You appear to be agreeing with the examiner that the data processing circuitry runs at the same fequency as the IO circuitry. As I have stated before this is incorrect. There is proof throughout the Kato patent indicating that the "2nd clock" is the clock provided to the data processing circuitry. Col 2 line 66 through col3 1 and col 4 lines 56-62 are examples. In the Kato patent only the voltage detection circuitry uses the so called "clock 1". The 2nd clock is also provided to the IO circuitry which is a part of the data processing circuitry (Col 4 lines 30 -36). Therefore the same clock is provided to the data processing circuitry and the IO circuitry.
The examiner does not "throw out" the handshaking aspect of the design. He is stating that "claim 13 makes no reference to the signaling necessary to control coupling or decoupling of the CPU and I/O interface" and goes onto indicate that the issue is not that the handshaking protocol has not been explained but that not enough detail of the protocol has been specified in the claim to warrant inclusion of the protocol. The fact is that column 17 lines 25-32 of the 336 patent covers the transfer protocol. Also Fig 17 of the 336 provides an illustration of the interface.

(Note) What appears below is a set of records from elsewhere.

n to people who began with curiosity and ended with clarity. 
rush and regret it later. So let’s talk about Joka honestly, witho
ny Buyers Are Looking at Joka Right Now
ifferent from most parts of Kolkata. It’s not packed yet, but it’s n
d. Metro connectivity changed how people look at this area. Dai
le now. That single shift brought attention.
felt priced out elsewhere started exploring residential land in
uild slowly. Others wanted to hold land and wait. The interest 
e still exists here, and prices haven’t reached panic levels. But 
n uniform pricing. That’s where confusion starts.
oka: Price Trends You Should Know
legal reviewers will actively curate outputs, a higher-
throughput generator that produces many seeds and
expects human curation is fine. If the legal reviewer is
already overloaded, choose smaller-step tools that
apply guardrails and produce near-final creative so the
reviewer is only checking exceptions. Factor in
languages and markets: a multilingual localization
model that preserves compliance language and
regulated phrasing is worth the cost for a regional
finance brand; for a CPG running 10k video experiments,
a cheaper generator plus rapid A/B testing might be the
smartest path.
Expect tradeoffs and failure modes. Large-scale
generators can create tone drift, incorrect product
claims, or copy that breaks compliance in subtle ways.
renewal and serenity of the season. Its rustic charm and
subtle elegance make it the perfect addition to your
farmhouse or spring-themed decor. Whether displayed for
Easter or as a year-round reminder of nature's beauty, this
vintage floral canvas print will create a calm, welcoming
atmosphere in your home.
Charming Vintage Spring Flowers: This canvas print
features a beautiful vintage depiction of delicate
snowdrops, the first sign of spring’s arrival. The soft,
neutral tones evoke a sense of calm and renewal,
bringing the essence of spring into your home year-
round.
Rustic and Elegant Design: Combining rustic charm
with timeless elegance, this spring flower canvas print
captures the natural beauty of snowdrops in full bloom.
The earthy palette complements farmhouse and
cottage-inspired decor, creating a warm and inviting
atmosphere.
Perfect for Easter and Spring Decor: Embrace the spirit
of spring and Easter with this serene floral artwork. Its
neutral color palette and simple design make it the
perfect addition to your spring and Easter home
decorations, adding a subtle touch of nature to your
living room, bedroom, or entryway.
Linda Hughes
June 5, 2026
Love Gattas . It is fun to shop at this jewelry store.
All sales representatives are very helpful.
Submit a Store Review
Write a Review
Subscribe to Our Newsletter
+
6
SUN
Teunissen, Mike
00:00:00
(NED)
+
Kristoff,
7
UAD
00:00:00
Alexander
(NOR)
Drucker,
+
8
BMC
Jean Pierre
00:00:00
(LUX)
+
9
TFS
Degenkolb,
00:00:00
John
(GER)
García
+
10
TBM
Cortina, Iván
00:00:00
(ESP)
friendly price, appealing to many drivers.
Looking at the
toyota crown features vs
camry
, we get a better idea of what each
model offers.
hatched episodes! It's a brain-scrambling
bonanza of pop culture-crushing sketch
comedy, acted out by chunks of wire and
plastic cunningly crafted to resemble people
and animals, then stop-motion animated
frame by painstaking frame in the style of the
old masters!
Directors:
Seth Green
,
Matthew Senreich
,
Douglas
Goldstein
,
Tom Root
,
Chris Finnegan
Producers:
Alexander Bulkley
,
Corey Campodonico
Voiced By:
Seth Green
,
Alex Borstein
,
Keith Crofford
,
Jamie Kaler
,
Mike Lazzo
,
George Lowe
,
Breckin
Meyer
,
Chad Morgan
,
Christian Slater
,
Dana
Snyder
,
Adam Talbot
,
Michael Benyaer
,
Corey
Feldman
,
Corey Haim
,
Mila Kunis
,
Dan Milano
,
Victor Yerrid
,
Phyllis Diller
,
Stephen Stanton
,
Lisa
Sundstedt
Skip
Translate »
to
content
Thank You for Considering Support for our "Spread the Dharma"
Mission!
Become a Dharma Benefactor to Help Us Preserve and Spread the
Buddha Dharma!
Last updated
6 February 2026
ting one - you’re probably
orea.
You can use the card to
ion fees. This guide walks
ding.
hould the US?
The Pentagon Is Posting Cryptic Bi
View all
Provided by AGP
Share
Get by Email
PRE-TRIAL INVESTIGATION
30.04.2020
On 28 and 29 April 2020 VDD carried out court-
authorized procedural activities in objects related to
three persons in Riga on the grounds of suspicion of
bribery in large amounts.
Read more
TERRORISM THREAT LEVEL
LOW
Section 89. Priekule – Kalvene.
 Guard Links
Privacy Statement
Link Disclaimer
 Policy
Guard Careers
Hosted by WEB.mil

There are other fallacies in the rejection letter. The examiner indicates on page 6 in his argument against claim 2, that since the 2nd clock is 1/8 f0 when f0 is constant the 2nd clock is fixed. However he conveniently forgets that the source of the 2nd clock is the ring oscillator and therefore f0 can never be constant since the main property of the ring oscillator is that it varies with the environment. Therefore either the 2nd clock is not fixed or if it is fixed then its source is not the ring oscillator and either way the examiner loses the argument.